The arguments, contained in a brief filed by the Center City law firm of Cozen O'Connor and other lawyers representing victims, employed unusually scathing and at times emotional language, suggesting at one point that the government's brief was timed to coincide with President Obama's visit to Saudi Arabia last week.
A spokeswoman for U.S. Solictor General Elena Kagan said the May 29 filing of the government's brief had been determined by the schedule of the Supreme Court, which is expected to decide whether to hear the case by the end of the month. The solicitor general represents the executive branch in matters before the Supreme Court, and it was Kagan's brief that urged the court not to hear the case.
"The timing of the brief had nothing to do with anybody's travel plans," said Justice Department spokeswoman Beverley Lumpkin.
Dozens of insurers and thousands of individual victims charge in lawsuits combined in federal district court in Manhattan that Saudi Arabia bears responsibility for the 9/11 attacks because it funded and controlled Islamic charities that in turn bankrolled al-Qaeda. U.S. government officials say the Saudis were warned repeatedly in the late 1990s that the charities were suspected of funding terror, but the Saudis failed to react.

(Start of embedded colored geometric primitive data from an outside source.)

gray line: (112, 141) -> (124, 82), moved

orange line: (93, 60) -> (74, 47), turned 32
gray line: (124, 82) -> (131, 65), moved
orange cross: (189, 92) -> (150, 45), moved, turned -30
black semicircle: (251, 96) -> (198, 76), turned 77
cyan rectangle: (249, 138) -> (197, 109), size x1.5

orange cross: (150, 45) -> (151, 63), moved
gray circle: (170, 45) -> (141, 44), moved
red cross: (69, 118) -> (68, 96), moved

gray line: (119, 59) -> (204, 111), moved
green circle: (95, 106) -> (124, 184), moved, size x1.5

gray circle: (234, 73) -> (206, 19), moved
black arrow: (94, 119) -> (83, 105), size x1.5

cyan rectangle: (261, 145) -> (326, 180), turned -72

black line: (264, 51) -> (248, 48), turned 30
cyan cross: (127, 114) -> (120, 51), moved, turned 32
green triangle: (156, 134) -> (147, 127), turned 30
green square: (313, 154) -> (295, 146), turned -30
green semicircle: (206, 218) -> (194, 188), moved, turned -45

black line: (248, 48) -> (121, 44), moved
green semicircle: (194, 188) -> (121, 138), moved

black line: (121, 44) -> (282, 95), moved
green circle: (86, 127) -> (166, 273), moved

Yet, lawsuits against foreign governments typically are long shots because U.S. law substantially restricts circumstances under which they can be sued. In passing the laws, Congress feared that such litigation might interfere with U.S. foreign policy, while also exposing U.S. government officials to lawsuits in foreign courts.
Federal District Court Judge Richard Conway Casey dismissed the Saudi government and members of the Saudi royal family as defendants in 2005, citing the Foreign Sovereign Immunities Act. His decisions were upheld by the U.S. Court of Appeals for the Second Circuit last summer, and that decision is now on appeal to the Supreme Court, which has yet to decide whether to hear the case.

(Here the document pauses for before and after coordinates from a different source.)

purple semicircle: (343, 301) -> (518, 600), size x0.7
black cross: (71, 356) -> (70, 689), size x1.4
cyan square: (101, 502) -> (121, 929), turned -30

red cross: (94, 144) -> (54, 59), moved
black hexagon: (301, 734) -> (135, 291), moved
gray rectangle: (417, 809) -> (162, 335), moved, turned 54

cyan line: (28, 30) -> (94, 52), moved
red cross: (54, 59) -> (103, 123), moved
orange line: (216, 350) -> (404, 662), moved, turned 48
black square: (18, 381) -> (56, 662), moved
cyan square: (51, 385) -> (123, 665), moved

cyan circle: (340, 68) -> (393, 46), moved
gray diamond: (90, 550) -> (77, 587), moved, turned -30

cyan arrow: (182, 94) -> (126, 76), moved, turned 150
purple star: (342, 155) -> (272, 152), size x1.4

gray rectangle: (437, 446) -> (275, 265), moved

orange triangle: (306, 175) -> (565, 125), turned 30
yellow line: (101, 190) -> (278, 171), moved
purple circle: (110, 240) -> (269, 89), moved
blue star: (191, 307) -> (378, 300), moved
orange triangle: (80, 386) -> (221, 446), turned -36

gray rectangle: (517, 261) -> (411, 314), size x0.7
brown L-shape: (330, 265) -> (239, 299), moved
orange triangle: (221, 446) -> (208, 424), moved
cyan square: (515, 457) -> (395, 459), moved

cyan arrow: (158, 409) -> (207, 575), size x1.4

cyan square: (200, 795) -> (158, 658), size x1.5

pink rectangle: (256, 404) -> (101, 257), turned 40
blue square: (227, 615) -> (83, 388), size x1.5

Plaintiffs' lawyers argue that lower-court opinions on key aspects of immunity law are in conflict and that the Supreme Court must step in to resolve the issues.
Notably, they say that the U.S. Court of Appeals for the Ninth Circuit found the government of Taiwan to be subject to the jurisdiction of U.S. courts after the assassination of a Taiwanese journalist at the direction of a senior Taiwanese intelligence official. That opinion conflicts with Second Circuit ruling last year that Saudi Arabia cannot be sued, they say.
The brief also accuses the government of asserting immunity under legal standards that it failed to articulate in open court.
"The government seeks the benefit of the immunity conclusion without assuming the burdens of proceedings or defending its analysis," the plaintiffs' brief said. "The government would be far less cavalier in its immunity assessment if forced to explain in open court why uncertain immunity principles require dismissal of claims regarding the worst terrorism attack committed on American soil."